REQUIRED WORK -
What is needed is an exact copy of every record below.

MATERIAL SUPPLIED -
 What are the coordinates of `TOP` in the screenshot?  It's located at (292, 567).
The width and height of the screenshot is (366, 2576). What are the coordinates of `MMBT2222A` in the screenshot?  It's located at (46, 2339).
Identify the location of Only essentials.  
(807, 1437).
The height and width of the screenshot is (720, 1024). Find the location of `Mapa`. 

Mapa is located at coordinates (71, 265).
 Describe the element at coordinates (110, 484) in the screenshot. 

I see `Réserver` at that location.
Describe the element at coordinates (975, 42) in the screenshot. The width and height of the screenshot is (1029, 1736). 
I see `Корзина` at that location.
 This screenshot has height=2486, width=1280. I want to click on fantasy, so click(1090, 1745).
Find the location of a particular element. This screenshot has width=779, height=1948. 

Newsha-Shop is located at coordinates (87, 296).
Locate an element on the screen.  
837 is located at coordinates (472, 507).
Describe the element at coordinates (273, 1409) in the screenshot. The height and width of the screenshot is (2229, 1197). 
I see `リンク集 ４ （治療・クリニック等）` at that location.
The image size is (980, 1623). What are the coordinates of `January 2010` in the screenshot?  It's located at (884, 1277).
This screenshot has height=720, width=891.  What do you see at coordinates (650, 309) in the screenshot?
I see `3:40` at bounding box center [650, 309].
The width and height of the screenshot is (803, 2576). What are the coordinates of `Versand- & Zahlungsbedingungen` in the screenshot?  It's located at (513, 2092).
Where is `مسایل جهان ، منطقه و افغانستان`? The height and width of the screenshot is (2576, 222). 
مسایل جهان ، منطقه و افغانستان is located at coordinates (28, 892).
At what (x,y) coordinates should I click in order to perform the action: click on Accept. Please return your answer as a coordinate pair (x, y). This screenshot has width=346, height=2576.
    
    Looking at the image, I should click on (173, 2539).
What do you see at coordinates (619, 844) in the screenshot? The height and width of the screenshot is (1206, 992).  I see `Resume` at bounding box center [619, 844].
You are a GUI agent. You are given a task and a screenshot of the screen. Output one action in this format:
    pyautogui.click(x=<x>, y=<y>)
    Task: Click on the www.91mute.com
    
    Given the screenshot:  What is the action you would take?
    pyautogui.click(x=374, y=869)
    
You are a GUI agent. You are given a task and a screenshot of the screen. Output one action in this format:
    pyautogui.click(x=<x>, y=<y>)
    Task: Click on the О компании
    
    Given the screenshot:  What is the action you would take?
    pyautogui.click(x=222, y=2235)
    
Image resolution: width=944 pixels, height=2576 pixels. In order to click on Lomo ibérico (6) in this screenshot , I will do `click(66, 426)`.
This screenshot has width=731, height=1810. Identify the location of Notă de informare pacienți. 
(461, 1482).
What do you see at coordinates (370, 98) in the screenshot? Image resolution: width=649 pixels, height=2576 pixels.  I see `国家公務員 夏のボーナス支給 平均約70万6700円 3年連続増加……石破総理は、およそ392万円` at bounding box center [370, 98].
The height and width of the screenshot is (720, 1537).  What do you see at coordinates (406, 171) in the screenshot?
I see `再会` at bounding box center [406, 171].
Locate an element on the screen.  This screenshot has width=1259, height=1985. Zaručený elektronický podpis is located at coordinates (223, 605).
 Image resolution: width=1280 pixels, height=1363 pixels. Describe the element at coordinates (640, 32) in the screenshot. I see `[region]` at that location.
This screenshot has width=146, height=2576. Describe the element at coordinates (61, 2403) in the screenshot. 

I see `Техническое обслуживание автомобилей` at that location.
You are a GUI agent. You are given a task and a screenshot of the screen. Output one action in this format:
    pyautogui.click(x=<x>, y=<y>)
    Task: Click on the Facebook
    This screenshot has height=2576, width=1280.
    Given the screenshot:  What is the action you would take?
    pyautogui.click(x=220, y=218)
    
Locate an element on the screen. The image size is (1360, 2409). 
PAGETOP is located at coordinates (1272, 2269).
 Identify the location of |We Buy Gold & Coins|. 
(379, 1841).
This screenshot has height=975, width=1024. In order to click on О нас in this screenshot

FINISHED TASK -
 What are the coordinates of `TOP` in the screenshot?  It's located at (292, 567).
The width and height of the screenshot is (366, 2576). What are the coordinates of `MMBT2222A` in the screenshot?  It's located at (46, 2339).
Identify the location of Only essentials.  
(807, 1437).
The height and width of the screenshot is (720, 1024). Find the location of `Mapa`. 

Mapa is located at coordinates (71, 265).
 Describe the element at coordinates (110, 484) in the screenshot. 

I see `Réserver` at that location.
Describe the element at coordinates (975, 42) in the screenshot. The width and height of the screenshot is (1029, 1736). 
I see `Корзина` at that location.
 This screenshot has height=2486, width=1280. I want to click on fantasy, so click(1090, 1745).
Find the location of a particular element. This screenshot has width=779, height=1948. 

Newsha-Shop is located at coordinates (87, 296).
Locate an element on the screen.  
837 is located at coordinates (472, 507).
Describe the element at coordinates (273, 1409) in the screenshot. The height and width of the screenshot is (2229, 1197). 
I see `リンク集 ４ （治療・クリニック等）` at that location.
The image size is (980, 1623). What are the coordinates of `January 2010` in the screenshot?  It's located at (884, 1277).
This screenshot has height=720, width=891.  What do you see at coordinates (650, 309) in the screenshot?
I see `3:40` at bounding box center [650, 309].
The width and height of the screenshot is (803, 2576). What are the coordinates of `Versand- & Zahlungsbedingungen` in the screenshot?  It's located at (513, 2092).
Where is `مسایل جهان ، منطقه و افغانستان`? The height and width of the screenshot is (2576, 222). 
مسایل جهان ، منطقه و افغانستان is located at coordinates (28, 892).
At what (x,y) coordinates should I click in order to perform the action: click on Accept. Please return your answer as a coordinate pair (x, y). This screenshot has width=346, height=2576.
    
    Looking at the image, I should click on (173, 2539).
What do you see at coordinates (619, 844) in the screenshot? The height and width of the screenshot is (1206, 992).  I see `Resume` at bounding box center [619, 844].
You are a GUI agent. You are given a task and a screenshot of the screen. Output one action in this format:
    pyautogui.click(x=<x>, y=<y>)
    Task: Click on the www.91mute.com
    
    Given the screenshot:  What is the action you would take?
    pyautogui.click(x=374, y=869)
    
You are a GUI agent. You are given a task and a screenshot of the screen. Output one action in this format:
    pyautogui.click(x=<x>, y=<y>)
    Task: Click on the О компании
    
    Given the screenshot:  What is the action you would take?
    pyautogui.click(x=222, y=2235)
    
Image resolution: width=944 pixels, height=2576 pixels. In order to click on Lomo ibérico (6) in this screenshot , I will do `click(66, 426)`.
This screenshot has width=731, height=1810. Identify the location of Notă de informare pacienți. 
(461, 1482).
What do you see at coordinates (370, 98) in the screenshot? Image resolution: width=649 pixels, height=2576 pixels.  I see `国家公務員 夏のボーナス支給 平均約70万6700円 3年連続増加……石破総理は、およそ392万円` at bounding box center [370, 98].
The height and width of the screenshot is (720, 1537).  What do you see at coordinates (406, 171) in the screenshot?
I see `再会` at bounding box center [406, 171].
Locate an element on the screen.  This screenshot has width=1259, height=1985. Zaručený elektronický podpis is located at coordinates (223, 605).
 Image resolution: width=1280 pixels, height=1363 pixels. Describe the element at coordinates (640, 32) in the screenshot. I see `[region]` at that location.
This screenshot has width=146, height=2576. Describe the element at coordinates (61, 2403) in the screenshot. 

I see `Техническое обслуживание автомобилей` at that location.
You are a GUI agent. You are given a task and a screenshot of the screen. Output one action in this format:
    pyautogui.click(x=<x>, y=<y>)
    Task: Click on the Facebook
    This screenshot has height=2576, width=1280.
    Given the screenshot:  What is the action you would take?
    pyautogui.click(x=220, y=218)
    
Locate an element on the screen. The image size is (1360, 2409). 
PAGETOP is located at coordinates (1272, 2269).
 Identify the location of |We Buy Gold & Coins|. 
(379, 1841).
This screenshot has height=975, width=1024. In order to click on О нас in this screenshot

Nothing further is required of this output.